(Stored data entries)
--

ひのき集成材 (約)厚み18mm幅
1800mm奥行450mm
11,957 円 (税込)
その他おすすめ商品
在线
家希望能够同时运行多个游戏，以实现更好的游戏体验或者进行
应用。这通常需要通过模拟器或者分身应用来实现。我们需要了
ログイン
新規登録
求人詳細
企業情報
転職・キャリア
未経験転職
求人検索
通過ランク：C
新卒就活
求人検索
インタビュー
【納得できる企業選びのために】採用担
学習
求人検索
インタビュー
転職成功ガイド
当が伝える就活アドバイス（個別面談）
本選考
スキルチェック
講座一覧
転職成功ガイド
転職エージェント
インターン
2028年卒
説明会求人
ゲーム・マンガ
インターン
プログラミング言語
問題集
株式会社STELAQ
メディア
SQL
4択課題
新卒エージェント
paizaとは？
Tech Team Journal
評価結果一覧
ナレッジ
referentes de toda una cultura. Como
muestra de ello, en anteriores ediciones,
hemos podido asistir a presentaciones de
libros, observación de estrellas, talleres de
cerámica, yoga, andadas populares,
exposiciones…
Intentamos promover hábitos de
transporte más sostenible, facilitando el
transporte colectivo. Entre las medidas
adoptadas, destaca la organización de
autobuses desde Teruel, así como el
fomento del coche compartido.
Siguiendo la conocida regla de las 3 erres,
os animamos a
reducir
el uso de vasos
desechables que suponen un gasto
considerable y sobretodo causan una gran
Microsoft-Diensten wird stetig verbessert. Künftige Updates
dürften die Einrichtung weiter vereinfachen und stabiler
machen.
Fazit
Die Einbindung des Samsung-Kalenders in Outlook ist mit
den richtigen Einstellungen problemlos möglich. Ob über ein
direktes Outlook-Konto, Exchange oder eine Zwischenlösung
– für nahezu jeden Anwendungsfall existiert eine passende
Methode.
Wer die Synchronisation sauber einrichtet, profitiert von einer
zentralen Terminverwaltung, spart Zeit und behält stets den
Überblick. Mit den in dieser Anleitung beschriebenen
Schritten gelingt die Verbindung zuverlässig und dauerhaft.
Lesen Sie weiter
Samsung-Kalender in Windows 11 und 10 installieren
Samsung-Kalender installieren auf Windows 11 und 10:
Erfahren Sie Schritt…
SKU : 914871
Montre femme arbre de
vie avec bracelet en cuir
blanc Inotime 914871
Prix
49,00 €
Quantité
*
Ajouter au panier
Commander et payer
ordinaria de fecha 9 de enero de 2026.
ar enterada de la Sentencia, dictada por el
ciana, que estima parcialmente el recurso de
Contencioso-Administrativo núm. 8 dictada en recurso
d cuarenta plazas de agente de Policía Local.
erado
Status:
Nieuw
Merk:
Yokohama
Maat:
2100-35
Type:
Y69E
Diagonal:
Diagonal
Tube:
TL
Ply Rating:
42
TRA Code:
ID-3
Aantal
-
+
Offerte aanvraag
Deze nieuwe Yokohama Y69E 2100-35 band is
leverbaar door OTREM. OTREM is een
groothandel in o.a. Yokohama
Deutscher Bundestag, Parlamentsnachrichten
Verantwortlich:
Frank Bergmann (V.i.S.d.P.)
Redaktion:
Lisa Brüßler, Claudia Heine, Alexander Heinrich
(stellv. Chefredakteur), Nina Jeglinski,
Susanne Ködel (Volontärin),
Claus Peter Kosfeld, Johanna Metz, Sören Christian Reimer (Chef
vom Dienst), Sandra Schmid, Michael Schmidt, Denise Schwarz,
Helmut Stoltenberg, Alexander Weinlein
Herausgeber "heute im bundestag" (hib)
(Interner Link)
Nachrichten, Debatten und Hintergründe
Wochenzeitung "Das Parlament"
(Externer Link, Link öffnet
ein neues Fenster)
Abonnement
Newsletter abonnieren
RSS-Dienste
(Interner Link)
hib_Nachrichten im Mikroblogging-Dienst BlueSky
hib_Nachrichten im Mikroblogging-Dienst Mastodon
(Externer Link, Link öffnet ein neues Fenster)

--

About this exercise. In the data above, find each line that has the word "transporte" and copy it out.

Answer below.
transporte más sostenible, facilitando el
transporte colectivo. Entre las medidas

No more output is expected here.